%%

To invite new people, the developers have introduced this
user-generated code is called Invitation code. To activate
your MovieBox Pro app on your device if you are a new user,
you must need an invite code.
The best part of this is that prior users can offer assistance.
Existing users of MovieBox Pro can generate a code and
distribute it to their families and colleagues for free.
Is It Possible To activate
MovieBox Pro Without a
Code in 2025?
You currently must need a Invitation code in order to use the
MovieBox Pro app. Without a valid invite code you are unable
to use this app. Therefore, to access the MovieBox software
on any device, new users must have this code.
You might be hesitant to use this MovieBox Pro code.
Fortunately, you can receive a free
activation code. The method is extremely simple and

%%

_What you will do:_ Your answer should consist of each line of the data above in which the word "must" occurs.

_Solved exercise:_
you must need an invite code.
You currently must need a Invitation code in order to use the
on any device, new users must have this code.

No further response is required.